(Beginning of EXCERPTED DATA)
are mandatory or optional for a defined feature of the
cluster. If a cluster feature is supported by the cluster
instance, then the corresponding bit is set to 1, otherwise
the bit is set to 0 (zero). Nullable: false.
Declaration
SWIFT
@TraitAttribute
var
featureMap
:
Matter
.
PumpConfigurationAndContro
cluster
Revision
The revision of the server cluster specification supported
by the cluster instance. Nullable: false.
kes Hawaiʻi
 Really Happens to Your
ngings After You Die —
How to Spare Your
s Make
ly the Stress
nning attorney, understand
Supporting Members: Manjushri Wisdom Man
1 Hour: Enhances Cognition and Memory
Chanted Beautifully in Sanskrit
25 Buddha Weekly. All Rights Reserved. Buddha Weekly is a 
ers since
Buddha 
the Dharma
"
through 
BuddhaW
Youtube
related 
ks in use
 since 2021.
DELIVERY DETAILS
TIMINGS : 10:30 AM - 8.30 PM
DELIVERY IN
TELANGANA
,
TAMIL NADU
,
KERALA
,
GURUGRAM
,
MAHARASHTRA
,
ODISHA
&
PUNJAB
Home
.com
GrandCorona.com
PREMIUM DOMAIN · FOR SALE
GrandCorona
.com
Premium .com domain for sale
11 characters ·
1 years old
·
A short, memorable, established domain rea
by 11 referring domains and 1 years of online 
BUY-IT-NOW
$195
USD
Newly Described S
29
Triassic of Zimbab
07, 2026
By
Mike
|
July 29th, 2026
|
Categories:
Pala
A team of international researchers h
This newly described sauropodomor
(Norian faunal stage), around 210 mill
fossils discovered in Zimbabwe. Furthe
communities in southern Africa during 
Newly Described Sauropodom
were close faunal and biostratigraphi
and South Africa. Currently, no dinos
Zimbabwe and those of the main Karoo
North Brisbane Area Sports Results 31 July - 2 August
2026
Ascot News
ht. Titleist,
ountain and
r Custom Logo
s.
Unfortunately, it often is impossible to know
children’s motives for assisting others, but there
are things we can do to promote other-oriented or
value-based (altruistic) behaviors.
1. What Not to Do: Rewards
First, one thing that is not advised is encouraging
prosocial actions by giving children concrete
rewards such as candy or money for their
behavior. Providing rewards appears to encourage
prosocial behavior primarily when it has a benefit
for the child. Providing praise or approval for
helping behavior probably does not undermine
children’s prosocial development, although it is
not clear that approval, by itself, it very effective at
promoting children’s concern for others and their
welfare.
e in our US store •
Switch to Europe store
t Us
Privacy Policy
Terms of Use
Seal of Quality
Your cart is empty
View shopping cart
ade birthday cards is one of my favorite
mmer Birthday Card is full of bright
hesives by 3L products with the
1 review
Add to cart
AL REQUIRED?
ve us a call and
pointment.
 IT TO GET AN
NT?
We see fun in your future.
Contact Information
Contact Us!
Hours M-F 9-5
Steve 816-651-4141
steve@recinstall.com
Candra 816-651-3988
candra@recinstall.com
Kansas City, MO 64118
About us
(End of EXCERPTED DATA)
_REQUIRED WORK_. Everything in the listing above should be duplicated exactly.

_ANSWER_.
are mandatory or optional for a defined feature of the
cluster. If a cluster feature is supported by the cluster
instance, then the corresponding bit is set to 1, otherwise
the bit is set to 0 (zero). Nullable: false.
Declaration
SWIFT
@TraitAttribute
var
featureMap
:
Matter
.
PumpConfigurationAndContro
cluster
Revision
The revision of the server cluster specification supported
by the cluster instance. Nullable: false.
kes Hawaiʻi
 Really Happens to Your
ngings After You Die —
How to Spare Your
s Make
ly the Stress
nning attorney, understand
Supporting Members: Manjushri Wisdom Man
1 Hour: Enhances Cognition and Memory
Chanted Beautifully in Sanskrit
25 Buddha Weekly. All Rights Reserved. Buddha Weekly is a 
ers since
Buddha 
the Dharma
"
through 
BuddhaW
Youtube
related 
ks in use
 since 2021.
DELIVERY DETAILS
TIMINGS : 10:30 AM - 8.30 PM
DELIVERY IN
TELANGANA
,
TAMIL NADU
,
KERALA
,
GURUGRAM
,
MAHARASHTRA
,
ODISHA
&
PUNJAB
Home
.com
GrandCorona.com
PREMIUM DOMAIN · FOR SALE
GrandCorona
.com
Premium .com domain for sale
11 characters ·
1 years old
·
A short, memorable, established domain rea
by 11 referring domains and 1 years of online 
BUY-IT-NOW
$195
USD
Newly Described S
29
Triassic of Zimbab
07, 2026
By
Mike
|
July 29th, 2026
|
Categories:
Pala
A team of international researchers h
This newly described sauropodomor
(Norian faunal stage), around 210 mill
fossils discovered in Zimbabwe. Furthe
communities in southern Africa during 
Newly Described Sauropodom
were close faunal and biostratigraphi
and South Africa. Currently, no dinos
Zimbabwe and those of the main Karoo
North Brisbane Area Sports Results 31 July - 2 August
2026
Ascot News
ht. Titleist,
ountain and
r Custom Logo
s.
Unfortunately, it often is impossible to know
children’s motives for assisting others, but there
are things we can do to promote other-oriented or
value-based (altruistic) behaviors.
1. What Not to Do: Rewards
First, one thing that is not advised is encouraging
prosocial actions by giving children concrete
rewards such as candy or money for their
behavior. Providing rewards appears to encourage
prosocial behavior primarily when it has a benefit
for the child. Providing praise or approval for
helping behavior probably does not undermine
children’s prosocial development, although it is
not clear that approval, by itself, it very effective at
promoting children’s concern for others and their
welfare.
e in our US store •
Switch to Europe store
t Us
Privacy Policy
Terms of Use
Seal of Quality
Your cart is empty
View shopping cart
ade birthday cards is one of my favorite
mmer Birthday Card is full of bright
hesives by 3L products with the
1 review
Add to cart
AL REQUIRED?
ve us a call and
pointment.
 IT TO GET AN
NT?
We see fun in your future.
Contact Information
Contact Us!
Hours M-F 9-5
Steve 816-651-4141
steve@recinstall.com
Candra 816-651-3988
candra@recinstall.com
Kansas City, MO 64118
About us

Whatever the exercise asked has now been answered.